New cars have gotten very expensive in recent years, putting the squeeze on the budgets of many consumers. Seven-year loans have become common, and monthly payments now average close to $800.
As the purchase price of a new car rises, so does interest in leasing. Once the exclusive purview of businesses and wealthy new-vehicle shoppers, leasing is being given a second look by mainstream consumers, this largely due to the relatively low monthly payments associated with a typical lease contract. But, what is a lease? Does leasing really save car shoppers money? And what is the downside of leasing? Read on…
What is an Auto lease?
What is leasing?
An auto lease is a contract that allows shoppers to use a vehicle for a set period of time (generally 24-48 months) in exchange for monthly payments, without owning the car at the end of the contract term.
How does leasing work?
As opposed to purchasing the vehicle in question, lessees essentially rent the vehicle from the manufacturer or leasing company (often the same banks which issue auto loans) for the lease term.

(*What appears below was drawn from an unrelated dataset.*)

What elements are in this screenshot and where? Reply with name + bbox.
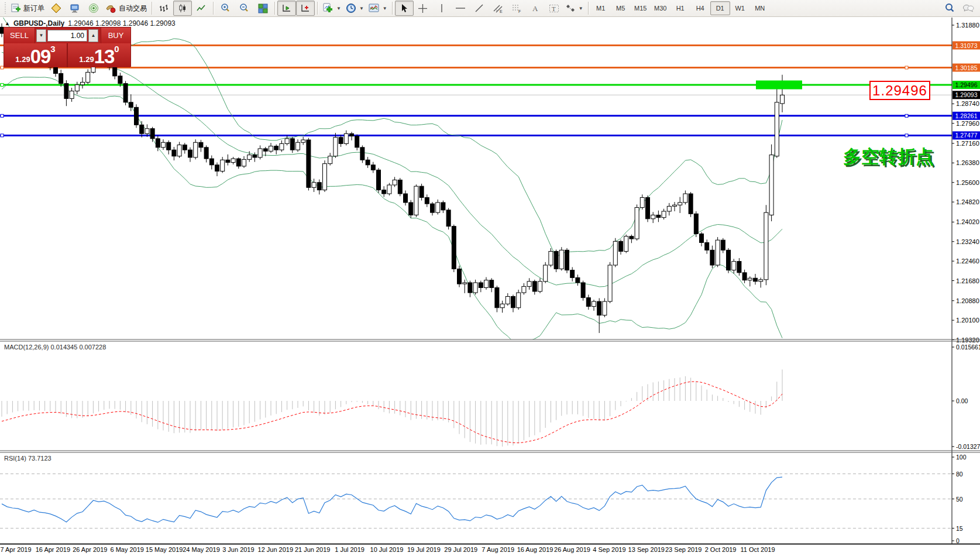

Most leases call for a down payment (called a capitalized cost reduction) plus monthly payments that cover the expected depreciation on the vehicle during the contract term.
The expected depreciation cost is subject to interest, which is referred to in lease contracts as the “money factor.” Money-factor rates typically mirror new-car-loan interest rates. Depending on the state in which the lease contract originates, the lessee may have to sales tax on part–or all–of the negotiated price of the vehicle being leased.
Walk way
When the lease contract expires, most lessees “walk away” from the car, formally ending the arrangement. Consumers may have the option to purchase the vehicle they have been leasing for its predetermined residual value. In some cases, when the car has been undervalued, purchasing the car or truck may make financial sense–assuming the lessee is interested in owning a vehicle.
Lease vocabulary
Capitalized Cost
The negotiated price of the car
Residual Value
The projected value of the car at the end of the lease
Money Factor
The interest rate being applied to the lease
Mileage Allowance
A lessor determined cap on total mileage allowed. Exceeding the mileage cap will result in fees generally ranging between $.15-30 per mile
Disposition Fee
Fee charged when you return the car. The disposition fee is typically between $300 and $500
Early Termination
Ending a lease early can be expensive for the lessor, and thus generally results in substantial penalties for the lessee. It is in the consumer’s best interest to avoid breaking a lease contract
Advantages of leasing a new car
- Payments that are typically 30 percent lower than purchasing a vehicle (This for a 3-year lease versus a 5-year loan. Note that fees and terms vary, as do down payments and trade-in values.)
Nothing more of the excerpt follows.